THE VAN PROJECT - Walls and Ceiling

This is the third post in a series that serves as the primary documentation of how I purchased and converted a 2008 Dodge Sprinter Van to a full-time living space.

van in ithaca Vail, CO


The van came with 1/4” unpainted maple plywood walls. They did the job of covering the insulation, but I wanted something a bit more aesthetically pleasing. My grand vision called for white plank walls (somewhat similar to shiplap) which would require installing furring strips (studs, basically) to the van’s steel walls in order to provide mounting points for each plank. I also wanted to install L-track, essentially a metal rail attached directly to the steel walls (this is what I planned to attach all my furniture to), which meant that the total thickness of my studs + walls ideally would have to come to about 1/2” total in order to allow everything to be flush.

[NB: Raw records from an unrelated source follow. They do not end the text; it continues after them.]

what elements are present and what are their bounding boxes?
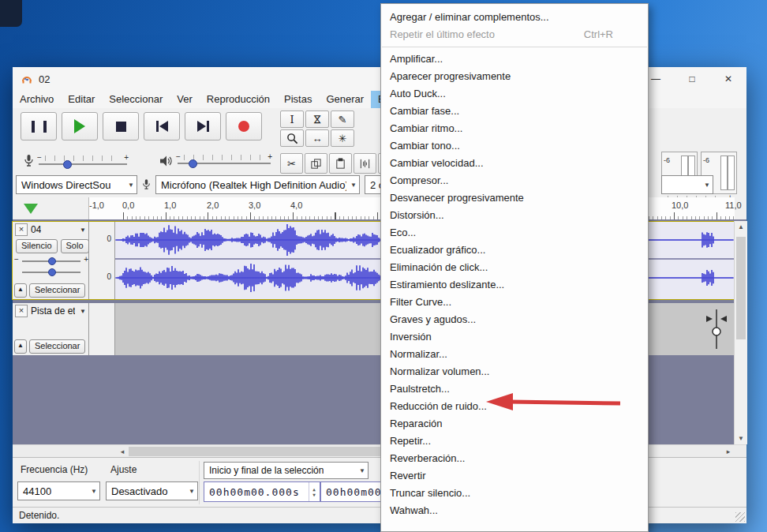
spin-up-icon[interactable]: ▲ bbox=[312, 486, 316, 492]
effect-menu-item[interactable]: Eco... bbox=[381, 224, 648, 242]
label-marker-icon[interactable] bbox=[703, 308, 730, 354]
menubar-item[interactable]: Seleccionar bbox=[102, 91, 170, 108]
vertical-scroll-thumb[interactable] bbox=[736, 237, 746, 339]
menubar-item[interactable]: Editar bbox=[61, 91, 102, 108]
effect-menu-item[interactable]: Reverberación... bbox=[381, 450, 648, 467]
menubar-item[interactable]: Reproducción bbox=[200, 91, 277, 108]
draw-tool-button[interactable]: ✎ bbox=[331, 111, 354, 128]
scroll-down-icon[interactable]: ▼ bbox=[735, 433, 747, 444]
close-track-icon[interactable]: × bbox=[15, 223, 28, 236]
pause-button[interactable] bbox=[21, 112, 57, 140]
vertical-scale[interactable]: 0 0 bbox=[89, 222, 115, 299]
selection-tool-button[interactable]: I bbox=[280, 111, 304, 128]
menubar-item[interactable]: Archivo bbox=[13, 91, 61, 108]
skip-to-start-button[interactable] bbox=[144, 112, 180, 140]
selection-mode-combo[interactable]: Inicio y final de la selección ▼ bbox=[204, 462, 369, 479]
maximize-button[interactable]: □ bbox=[674, 67, 710, 91]
effect-menu-item[interactable]: Eliminación de click... bbox=[381, 259, 648, 276]
arrow-head bbox=[486, 393, 513, 410]
track-name[interactable]: 04 bbox=[31, 224, 41, 235]
effect-menu-item[interactable]: Cambiar tono... bbox=[381, 137, 648, 155]
audio-host-combo[interactable]: Windows DirectSou ▼ bbox=[16, 175, 137, 194]
effect-menu-item[interactable]: Revertir bbox=[381, 467, 648, 485]
timeline-options-icon[interactable] bbox=[24, 204, 38, 214]
effect-menu-item[interactable]: Cambiar velocidad... bbox=[381, 155, 648, 172]
effect-menu-item[interactable]: Amplificar... bbox=[381, 51, 648, 68]
multi-tool-button[interactable]: ✳ bbox=[331, 129, 354, 147]
effect-menu-item[interactable]: Normalizar volumen... bbox=[381, 363, 648, 380]
envelope-tool-button[interactable]: ⋈ bbox=[305, 111, 329, 128]
trim-audio-button[interactable] bbox=[354, 153, 376, 174]
effect-menu-item[interactable]: Cambiar ritmo... bbox=[381, 120, 648, 137]
collapse-track-button[interactable]: ▲ bbox=[14, 283, 27, 298]
time-spinner[interactable]: ▲▼ bbox=[309, 482, 320, 501]
effect-menu-item[interactable]: Cambiar fase... bbox=[381, 103, 648, 120]
selection-start-time[interactable]: 00h00m00.000s ▲▼ bbox=[204, 481, 320, 502]
right-partial-combo[interactable]: ▼ bbox=[661, 175, 713, 194]
skip-to-end-button[interactable] bbox=[185, 112, 221, 140]
recording-volume-slider[interactable]: − + bbox=[39, 155, 127, 169]
slider-thumb[interactable] bbox=[189, 159, 197, 168]
effect-menu-item[interactable]: Desvanecer progresivamente bbox=[381, 189, 648, 207]
effect-menu-item[interactable]: Estiramiento deslizante... bbox=[381, 276, 648, 294]
scroll-left-icon[interactable]: ◂ bbox=[116, 445, 129, 458]
menu-item-label: Amplificar... bbox=[390, 51, 443, 68]
menubar-item[interactable]: Ver bbox=[170, 91, 200, 108]
solo-button[interactable]: Solo bbox=[61, 239, 89, 253]
vertical-scrollbar[interactable]: ▲ ▼ bbox=[734, 221, 747, 444]
track-menu-icon[interactable]: ▼ bbox=[80, 308, 86, 315]
sample-rate-combo[interactable]: 44100 ▼ bbox=[17, 481, 100, 500]
horizontal-scroll-thumb[interactable] bbox=[129, 447, 407, 456]
stop-button[interactable] bbox=[103, 112, 139, 140]
effect-menu-item[interactable]: Distorsión... bbox=[381, 207, 648, 224]
select-track-button[interactable]: Seleccionar bbox=[29, 339, 85, 354]
menubar-item[interactable]: Generar bbox=[319, 91, 371, 108]
copy-button[interactable] bbox=[305, 153, 327, 174]
play-button[interactable] bbox=[62, 112, 98, 140]
effect-menu-item[interactable]: Aparecer progresivamente bbox=[381, 68, 648, 85]
timeshift-tool-button[interactable]: ↔ bbox=[305, 129, 329, 147]
slider-thumb[interactable] bbox=[63, 160, 72, 169]
scroll-right-icon[interactable]: ▸ bbox=[722, 445, 735, 458]
effect-menu-item[interactable]: Repetir el último efecto Ctrl+R bbox=[381, 26, 648, 43]
effect-menu-item[interactable]: Truncar silencio... bbox=[381, 485, 648, 502]
effect-menu-item[interactable]: Repetir... bbox=[381, 433, 648, 450]
effect-menu-item[interactable]: Ecualizador gráfico... bbox=[381, 242, 648, 259]
pan-slider[interactable] bbox=[22, 267, 80, 277]
menu-item-label: Agregar / eliminar complementos... bbox=[390, 9, 549, 26]
close-track-icon[interactable]: × bbox=[15, 305, 28, 317]
menubar-item[interactable]: Pistas bbox=[277, 91, 319, 108]
slider-thumb[interactable] bbox=[48, 257, 56, 265]
mute-button[interactable]: Silencio bbox=[16, 239, 58, 253]
track-name[interactable]: Pista de etiq bbox=[31, 305, 75, 317]
effect-menu-item[interactable]: Graves y agudos... bbox=[381, 311, 648, 328]
record-button[interactable] bbox=[226, 112, 262, 140]
effect-menu-item[interactable]: Inversión bbox=[381, 328, 648, 346]
zoom-tool-button[interactable] bbox=[280, 129, 304, 147]
cut-button[interactable]: ✂ bbox=[280, 153, 303, 174]
effect-menu-item[interactable]: Reparación bbox=[381, 415, 648, 433]
close-button[interactable]: ✕ bbox=[710, 67, 746, 91]
effect-menu-item[interactable]: Compresor... bbox=[381, 172, 648, 189]
effect-menu-item[interactable]: Agregar / eliminar complementos... bbox=[381, 9, 648, 26]
gain-slider[interactable]: − + bbox=[22, 256, 80, 266]
effect-menu-item[interactable]: Normalizar... bbox=[381, 346, 648, 363]
select-track-button[interactable]: Seleccionar bbox=[29, 283, 85, 298]
annotation-arrow bbox=[483, 391, 625, 418]
desktop-shortcut-icon[interactable] bbox=[0, 0, 22, 27]
effect-menu-item[interactable]: Wahwah... bbox=[381, 502, 648, 519]
snap-combo[interactable]: Desactivado ▼ bbox=[106, 481, 198, 500]
snap-label: Ajuste bbox=[110, 464, 137, 475]
scroll-up-icon[interactable]: ▲ bbox=[735, 221, 747, 233]
spin-down-icon[interactable]: ▼ bbox=[312, 492, 316, 497]
ruler-tick-label: 3,0 bbox=[249, 200, 260, 210]
track-menu-icon[interactable]: ▼ bbox=[80, 227, 86, 234]
paste-button[interactable] bbox=[329, 153, 352, 174]
recording-device-combo[interactable]: Micrófono (Realtek High Definition Audio… bbox=[155, 175, 360, 194]
collapse-track-button[interactable]: ▲ bbox=[14, 339, 27, 354]
microphone-icon bbox=[142, 178, 151, 192]
effect-menu-item[interactable]: Filter Curve... bbox=[381, 294, 648, 311]
slider-thumb[interactable] bbox=[48, 268, 56, 276]
playback-volume-slider[interactable]: − + bbox=[178, 154, 271, 168]
effect-menu-item[interactable]: Auto Duck... bbox=[381, 85, 648, 103]
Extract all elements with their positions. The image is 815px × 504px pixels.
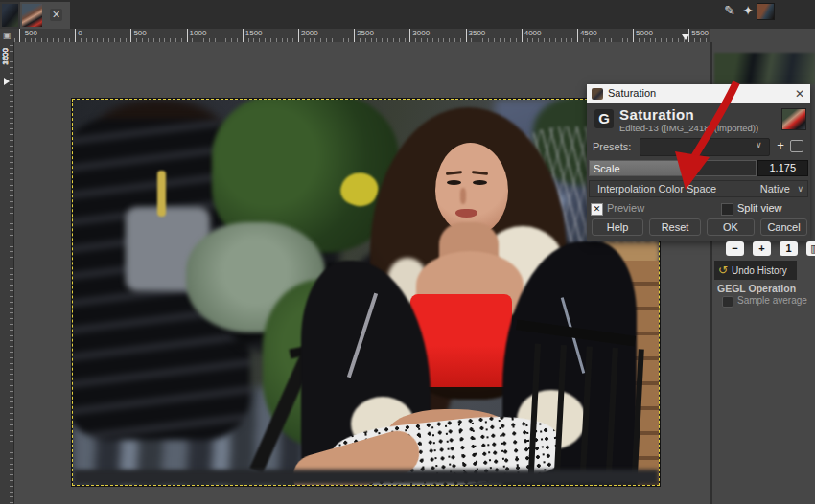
image-thumbnail [22, 4, 42, 27]
zoom-in-button[interactable]: + [753, 241, 771, 256]
image-tab-inactive[interactable] [0, 2, 20, 29]
zoom-out-button[interactable]: − [726, 241, 744, 256]
photo-eye [473, 180, 487, 185]
ruler-label: 4000 [522, 29, 577, 42]
help-button[interactable]: Help [592, 218, 643, 236]
photo-ground [73, 470, 659, 485]
reset-button[interactable]: Reset [649, 218, 701, 236]
split-view-label: Split view [737, 202, 781, 214]
photo-layer[interactable] [72, 99, 660, 486]
ruler-label: 0 [75, 29, 130, 42]
close-icon[interactable]: ✕ [792, 86, 807, 102]
star-tool-icon[interactable]: ✦ [739, 2, 757, 20]
ruler-label: -500 [19, 29, 75, 42]
chevron-down-icon: ∨ [797, 184, 803, 194]
ruler-label: 3000 [409, 29, 465, 42]
ruler-position-marker [4, 78, 10, 85]
ruler-label: 5500 [688, 29, 710, 42]
dialog-image-thumbnail [781, 108, 806, 130]
scale-slider[interactable]: Scale [589, 160, 757, 176]
photo-woman-face [435, 143, 508, 235]
preset-menu-button[interactable] [790, 140, 803, 152]
dialog-title: Saturation [608, 87, 656, 99]
ruler-label: 4500 [577, 29, 633, 42]
images-tab[interactable] [799, 259, 815, 280]
ok-button[interactable]: OK [707, 218, 755, 236]
photo-eye [447, 180, 461, 185]
undo-history-label: Undo History [732, 265, 787, 276]
zoom-fit-button[interactable]: ▥ [806, 241, 815, 256]
cancel-button[interactable]: Cancel [760, 218, 807, 236]
scale-value-input[interactable]: 1.175 [757, 160, 808, 176]
sample-average-label: Sample average [737, 295, 807, 306]
dock-preview-image [714, 53, 815, 84]
split-view-checkbox[interactable] [721, 203, 734, 216]
ruler-corner-button[interactable]: ▣ [0, 29, 14, 43]
interpolation-row[interactable]: Interpolation Color Space Native ∨ [589, 180, 808, 197]
vertical-ruler[interactable]: -5000500100015002000250030003500 [0, 42, 14, 504]
ruler-label: 2500 [354, 29, 409, 42]
dialog-subtitle: Edited-13 ([IMG_2418] (imported)) [619, 123, 758, 133]
presets-label: Presets: [593, 141, 631, 152]
ruler-position-marker [682, 34, 689, 40]
image-thumbnail [2, 4, 18, 27]
photo-chair-bars [527, 344, 660, 486]
horizontal-ruler[interactable]: -500050010001500200025003000350040004500… [13, 29, 710, 43]
dialog-app-icon [592, 88, 603, 100]
gegl-logo-icon: G [594, 109, 614, 128]
gegl-operation-label: GEGL Operation [717, 283, 796, 294]
interpolation-value: Native [760, 183, 790, 195]
ruler-label: 500 [130, 29, 186, 42]
photo-lips [455, 209, 477, 218]
image-tab-active[interactable]: ✕ [20, 2, 70, 29]
tab-close-icon[interactable]: ✕ [50, 9, 62, 21]
image-tab-bar: ✕ ✎ ✦ [0, 0, 815, 29]
ruler-label: 1500 [243, 29, 298, 42]
preview-label: Preview [607, 202, 644, 214]
scale-label: Scale [594, 163, 620, 174]
dock-image-thumbnail-icon[interactable] [757, 3, 775, 20]
zoom-1-1-button[interactable]: 1 [780, 241, 798, 256]
ruler-label: 3500 [466, 29, 522, 42]
photo-nose-shadow [460, 188, 466, 204]
photo-yellow-cord [157, 171, 166, 217]
add-preset-button[interactable]: + [774, 137, 787, 153]
chevron-down-icon: ∨ [756, 140, 762, 149]
sample-average-checkbox[interactable] [722, 296, 734, 308]
preview-checkbox[interactable]: ✕ [591, 203, 603, 216]
ruler-label: 1000 [187, 29, 243, 42]
ruler-label: 2000 [298, 29, 354, 42]
interpolation-label: Interpolation Color Space [597, 183, 716, 195]
presets-dropdown[interactable] [640, 138, 770, 156]
dialog-heading: Saturation [619, 106, 694, 123]
undo-arrows-icon: ↺ [718, 263, 728, 277]
gimp-window: ✕ ✎ ✦ ▣ -5000500100015002000250030003500… [0, 0, 815, 504]
dialog-titlebar[interactable]: Saturation ✕ [587, 84, 810, 103]
saturation-dialog: Saturation ✕ G Saturation Edited-13 ([IM… [587, 84, 810, 241]
ruler-label: 5000 [633, 29, 688, 42]
ruler-label: 3500 [1, 48, 10, 65]
pencil-tool-icon[interactable]: ✎ [721, 2, 738, 20]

The first step was to install 1/4” furring strips along the sides of the van. I re-used the ceiling maple plywood, cutting them into roughly 3” wide strips and using sheet metal screws to attach the wood strips to the van walls. The maple plywood is actually not super strong, and if I did this again I would probably choose a higher quality ply like baltic birch. However, since the walls themselves won’t be load-bearing, it just needs to be strong enough to hold up the wall planks themselves.

furring A furring strip attached to the van wall

I decided to re-use the walls that came with the van. The van walls are quite irregularly shaped, making the process of cutting out the right shapes quite difficult. This way I would just need to cut and paint the old walls. The first step was to cut the old wall panels into 7” strips, making sure I was able to keep track of the right order for each.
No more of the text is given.